── Given data ──
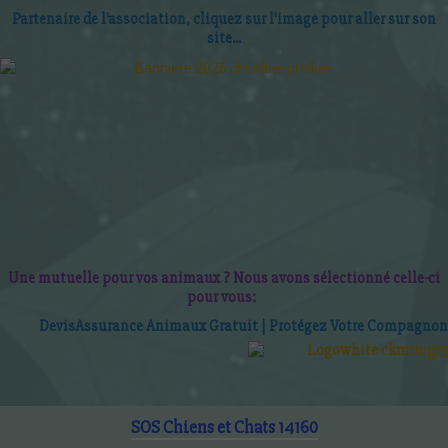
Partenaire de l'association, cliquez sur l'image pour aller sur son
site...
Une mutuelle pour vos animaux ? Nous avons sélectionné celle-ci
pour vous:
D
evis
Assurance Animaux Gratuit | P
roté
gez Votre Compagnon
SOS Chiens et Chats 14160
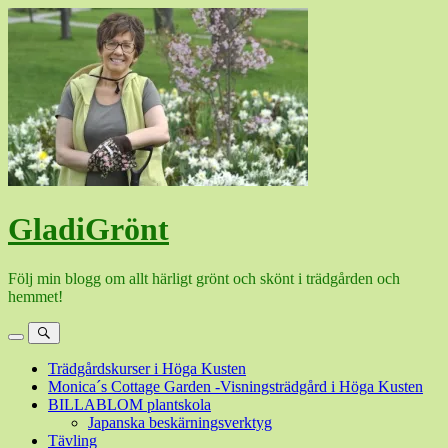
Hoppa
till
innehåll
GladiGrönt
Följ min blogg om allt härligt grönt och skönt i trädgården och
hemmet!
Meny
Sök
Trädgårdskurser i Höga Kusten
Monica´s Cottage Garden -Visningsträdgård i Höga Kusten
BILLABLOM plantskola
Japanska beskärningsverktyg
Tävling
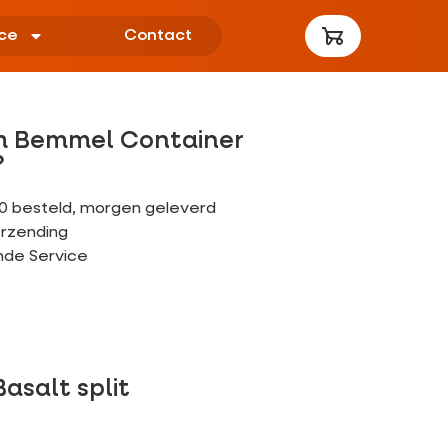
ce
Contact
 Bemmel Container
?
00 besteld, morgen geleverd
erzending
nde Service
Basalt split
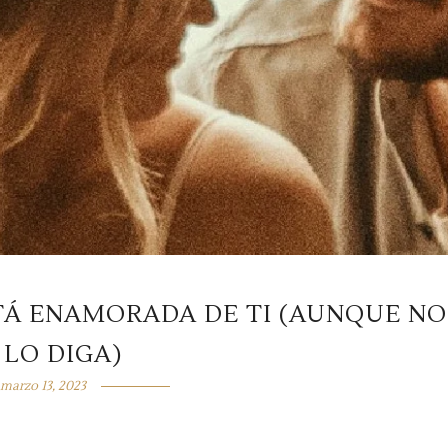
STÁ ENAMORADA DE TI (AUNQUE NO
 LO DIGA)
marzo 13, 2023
───
── Given data ──
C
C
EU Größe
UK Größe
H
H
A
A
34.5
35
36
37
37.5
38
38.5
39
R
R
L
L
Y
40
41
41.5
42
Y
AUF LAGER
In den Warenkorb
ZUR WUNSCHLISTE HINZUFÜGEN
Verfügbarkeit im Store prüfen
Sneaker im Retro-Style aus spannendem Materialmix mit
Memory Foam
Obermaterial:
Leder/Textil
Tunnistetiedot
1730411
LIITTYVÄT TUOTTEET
───
── Given data ──
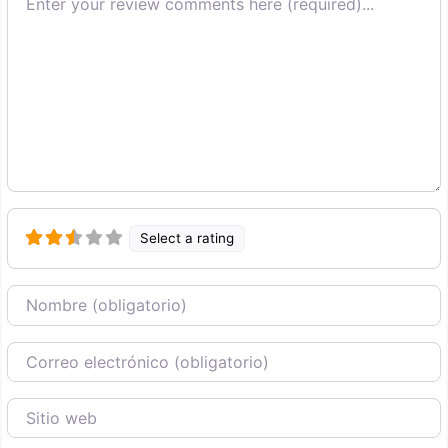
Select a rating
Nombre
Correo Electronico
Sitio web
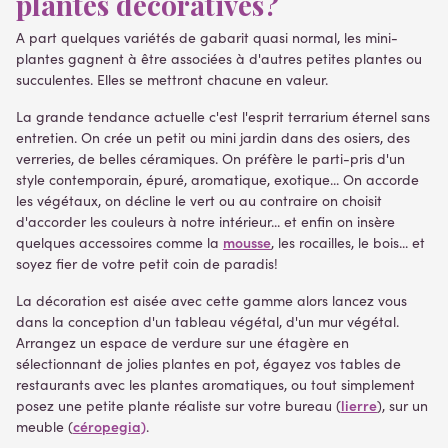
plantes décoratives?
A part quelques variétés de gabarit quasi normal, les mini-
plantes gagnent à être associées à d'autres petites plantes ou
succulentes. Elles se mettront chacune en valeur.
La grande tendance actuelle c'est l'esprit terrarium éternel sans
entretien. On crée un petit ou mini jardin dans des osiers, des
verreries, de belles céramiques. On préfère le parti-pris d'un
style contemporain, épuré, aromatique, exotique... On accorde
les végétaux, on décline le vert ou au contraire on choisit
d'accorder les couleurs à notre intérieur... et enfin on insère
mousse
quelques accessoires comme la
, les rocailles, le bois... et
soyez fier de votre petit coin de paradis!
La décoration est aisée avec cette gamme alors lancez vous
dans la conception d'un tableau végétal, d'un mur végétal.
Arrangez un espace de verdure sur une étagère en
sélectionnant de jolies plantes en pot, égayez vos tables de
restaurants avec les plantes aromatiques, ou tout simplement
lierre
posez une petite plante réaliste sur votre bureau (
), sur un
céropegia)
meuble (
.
───
Task brief = After locating the line containing "Partenaire de l'association, cliquez" in the entries above, return it and every line after it exactly, ending at the line containing "Monica´s Cottage Garden", without pictures.

Finished exercise =
Partenaire de l'association, cliquez sur l'image pour aller sur son
site...
Une mutuelle pour vos animaux ? Nous avons sélectionné celle-ci
pour vous:
D
evis
Assurance Animaux Gratuit | P
roté
gez Votre Compagnon
SOS Chiens et Chats 14160
Hoppa
till
innehåll
GladiGrönt
Följ min blogg om allt härligt grönt och skönt i trädgården och
hemmet!
Meny
Sök
Trädgårdskurser i Höga Kusten
Monica´s Cottage Garden -Visningsträdgård i Höga Kusten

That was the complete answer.